Reflection groups

Reflection group is a discrete group of motions of a space of constant curvature (a sphere, Euclidean or hyperbolic space) which is generated by a set of reflections. Reflection groups appear remarkably often in various algebraic problems.
A very preliminary (and rather optimistic) plan of my lectures is as follows.
Lecture 1. Finite reflection groups. Examples: dihedral, permutation and hyperoctahedral groups. Regular tilings (kaleidoscopes) of a sphere, Euclidean space, Lobachevskii space. Coxeter cones and polytopes. Root systems, positive and simple roots.
Lecture 2. Classification of finite reflection groups by Coxeter graphs. An explicit construction of exceptional root systems. Crystallographic groups, Dynkin diagrams, relation to Lie algebras. Affine reflection groups. If time permits: hyperbolic reflection groups (an overview).

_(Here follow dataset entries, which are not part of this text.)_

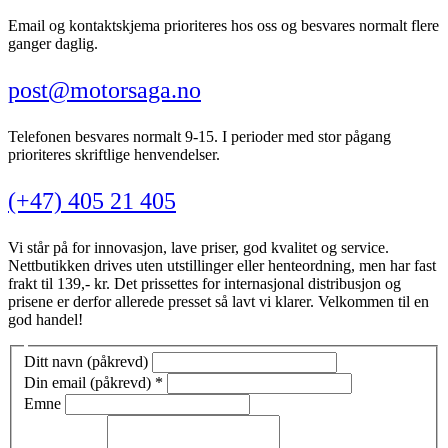
Email og kontaktskjema prioriteres hos oss og besvares normalt flere
ganger daglig.
post@motorsaga.no
Telefonen besvares normalt 9-15. I perioder med stor pågang
prioriteres skriftlige henvendelser.
(+47) 405 21 405
Vi står på for innovasjon, lave priser, god kvalitet og service.
Nettbutikken drives uten utstillinger eller henteordning, men har fast
frakt til 139,- kr. Det prissettes for internasjonal distribusjon og
prisene er derfor allerede presset så lavt vi klarer. Velkommen til en
god handel!
Ditt navn (påkrevd)
Din email (påkrevd)
*
Emne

Lecture 3. A non-geometric example: representations of quivers, following Bernstein-Gelfand-Ponomarev. Indecomposable representations. Gabriel's theorem: the underlying graph of a finite type quiver is a simply-laced Dynkin diagram (ADE classification). Reflection functors. Bijection between the indecomposable representations and the positive roots. Independence on the orientation of a quiver. Kac's theorem.